Data entries:
------------------------------------

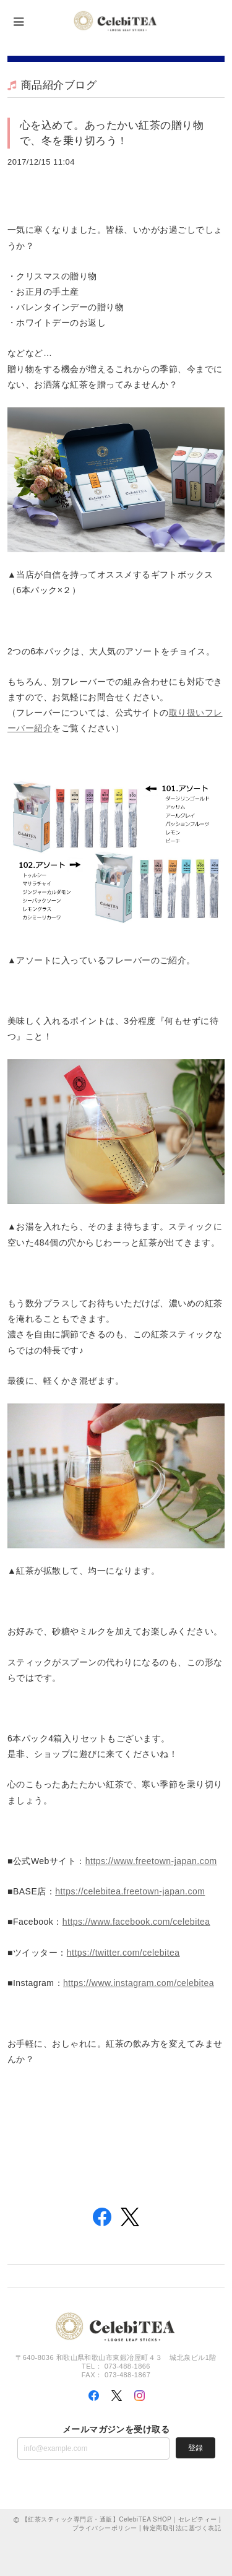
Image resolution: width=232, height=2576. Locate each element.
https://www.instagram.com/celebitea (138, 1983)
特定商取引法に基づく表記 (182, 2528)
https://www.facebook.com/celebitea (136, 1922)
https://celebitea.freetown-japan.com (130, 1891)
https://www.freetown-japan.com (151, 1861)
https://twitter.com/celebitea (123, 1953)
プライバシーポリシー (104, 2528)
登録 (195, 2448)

------------------------------------

### WORK REQUEST
Copy the records above exactly, leaving out every picture.

### RESPONSE
Image resolution: width=232, height=2576. Locate each element.
https://www.instagram.com/celebitea (138, 1983)
特定商取引法に基づく表記 (182, 2528)
https://www.facebook.com/celebitea (136, 1922)
https://celebitea.freetown-japan.com (130, 1891)
https://www.freetown-japan.com (151, 1861)
https://twitter.com/celebitea (123, 1953)
プライバシーポリシー (104, 2528)
登録 (195, 2448)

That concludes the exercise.